Kapının sertçe kapanmasıyla ikimizde geri çekildik. Kapı kilitlendi. Karşımızda duran kişi... Cordelia Deborah'tı. Kurucuya yardım için geldiği söylenilse de onun bir hain olduğunu her zaman düşünmüştüm. Zaman kaybetmek istemediği belli olan bir hızda konuşmaya başladı.

"Sevgi pıtırcıkları da buradaymış." Sesi yeterince ukala bir biçimde çıkıyordu. Milan ayağa kalkmaya çalıştığı sırada onu geri itti. "Hayır hayır. Tatlı kız. Bana zarar veremezsin. Ciel Tanrıçası beni koruyor."

"Tanrıçanı da seni de-" Milan tam küfredeceği sırada elimle ağzını kapatarak onu durdum. Sakin kalmamız lazımdı. Zaten yeterince kafayı sıyırmış olan Cordelia'yı kışkırtmak istemezdim.

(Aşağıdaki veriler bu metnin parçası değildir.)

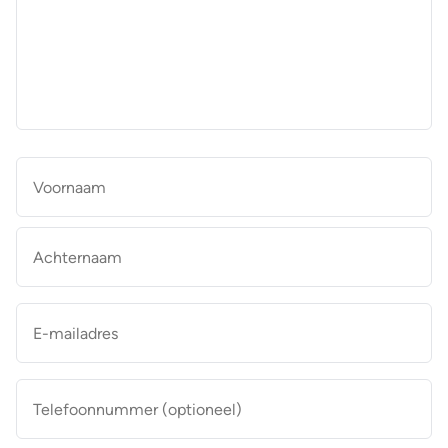
aan
de
makelaar
*
Naam
*
Vo
Ac
E-
mailadres
*
Telefoonnummer
(optioneel)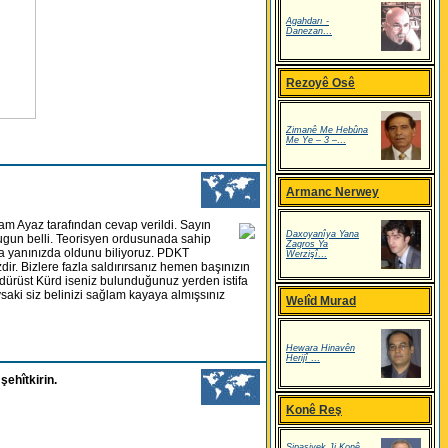
Agahdarı -
Danezan
...
Rezoyê Osê
Zimanê Me Hebûna
Me Ye – 3 –
...
Armanc Nerwey
m Ayaz tarafından cevap verildi. Sayın
Daxoyanîya Yana
dugun belli. Teorisyen ordusunada sahip
Zagros Ya
a yanınızda oldunu biliyoruz. PDKT
Werzişî
...
r. Bizlere fazla saldırırsanız hemen başınızın
 dürüst Kürd iseniz bulunduğunuz yerden istifa
saki siz belinizi sağlam kayaya almışsınız
Welîd Murad
Hewara Hinavên
Herijî
...
şehîtkirin.
Konê Reş
Sipasiyek Ji Konê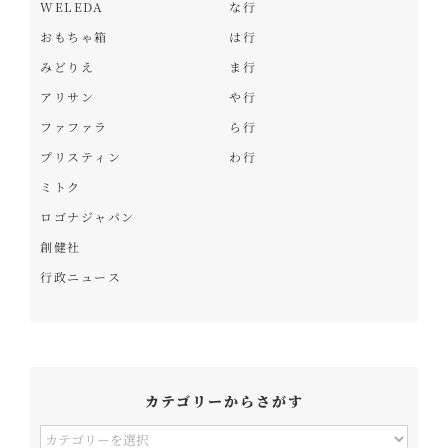
WELEDA
な行
おもちゃ箱
は行
みどりえ
ま行
アリサン
や行
ファファラ
ら行
プリスティン
わ行
ミトク
ロゴナジャパン
創健社
行政ニュース
カテゴリーからさがす
カ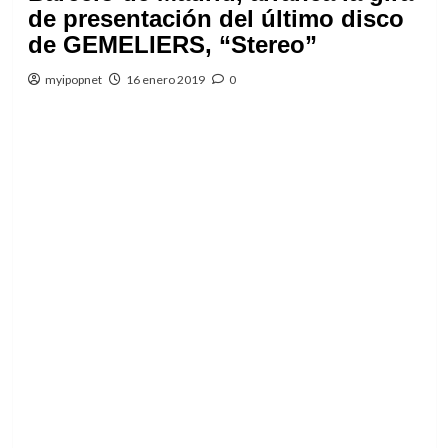
de presentación del último disco
de GEMELIERS, “Stereo”
myipopnet
16 enero 2019
0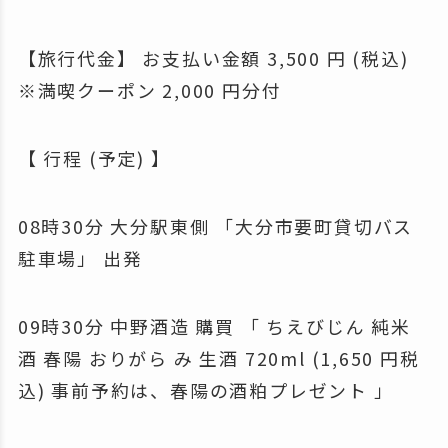
【旅行代金】 お支払い金額 3,500 円 (税込)
※満喫クーポン 2,000 円分付
【 行程 (予定) 】
08時30分 大分駅東側 「大分市要町貸切バス
駐車場」 出発
09時30分 中野酒造 購買 「 ちえびじん 純米
酒 春陽 おりがら み 生酒 720ml (1,650 円税
込) 事前予約は、春陽の酒粕プレゼント 」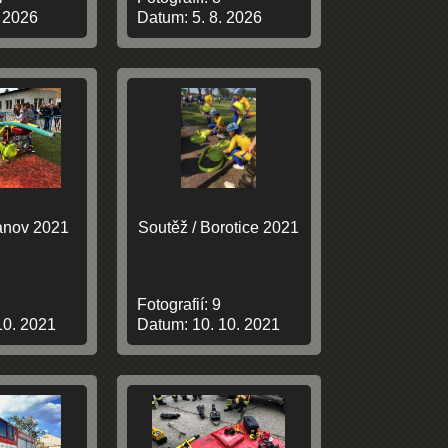
. 2026
Datum:
5. 8. 2026
anov 2021
Soutěž / Borotice 2021
Fotografií:
9
10. 2021
Datum:
10. 10. 2021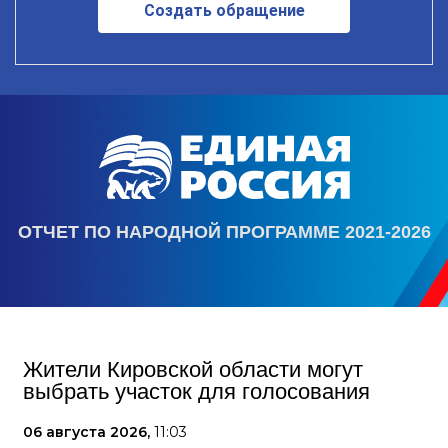
Создать обращение
ОТЧЕТ ПО НАРОДНОЙ ПРОГРАММЕ 2021-2026
Жители Кировской области могут
выбрать участок для голосования
06 августа 2026,
11:03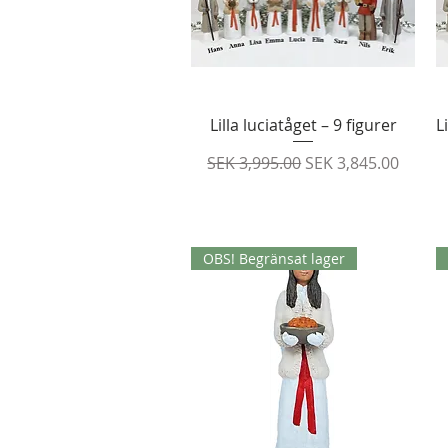
Quick View
Lilla luciatåget – 9 figurer
L
Regular Price
Sale Price
SEK 3,995.00
SEK 3,845.00
OBS! Begränsat lager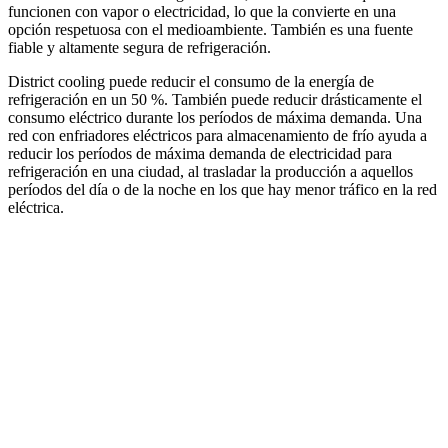
funcionen con vapor o electricidad, lo que la convierte en una
opción respetuosa con el medioambiente. También es una fuente
fiable y altamente segura de refrigeración.
District cooling puede reducir el consumo de la energía de
refrigeración en un 50 %. También puede reducir drásticamente el
consumo eléctrico durante los períodos de máxima demanda. Una
red con enfriadores eléctricos para almacenamiento de frío ayuda a
reducir los períodos de máxima demanda de electricidad para
refrigeración en una ciudad, al trasladar la producción a aquellos
períodos del día o de la noche en los que hay menor tráfico en la red
eléctrica.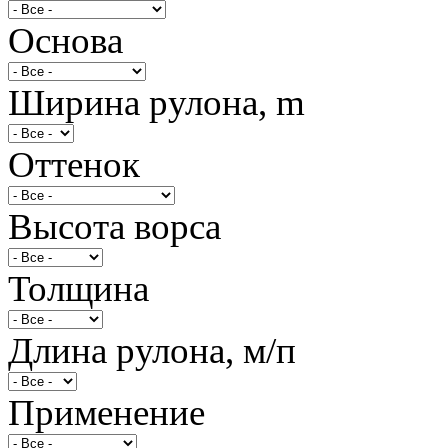
Основа
Ширина рулона, m
Оттенок
Высота ворса
Толщина
Длина рулона, м/п
Применение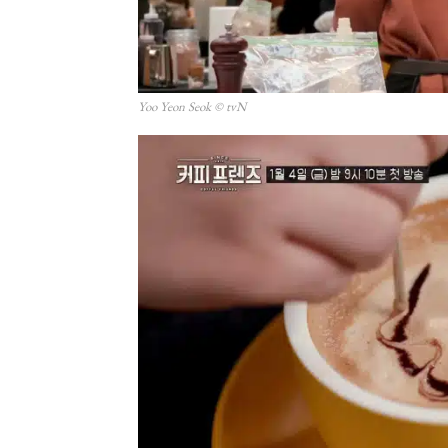
Yoo Yeon Seok © tvN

Bakışları tiksinti doluydu. Konuşmaya devam etti.

"Şimdi küçük şeyler, sizinle birini ziyaret edeceğiz." Kimden bahsettiği hakkında herhangi bir fikrim yoktu.

"Seninle geleceğimizi mi sanıyorsun yani?" Milan küçümseyici ve histerik bir kahkaha attı.

"Sanmıyorum, hayatım. Öyle olacak." Parmağını şıklattı ve etraf zifiri karanlığa büründü.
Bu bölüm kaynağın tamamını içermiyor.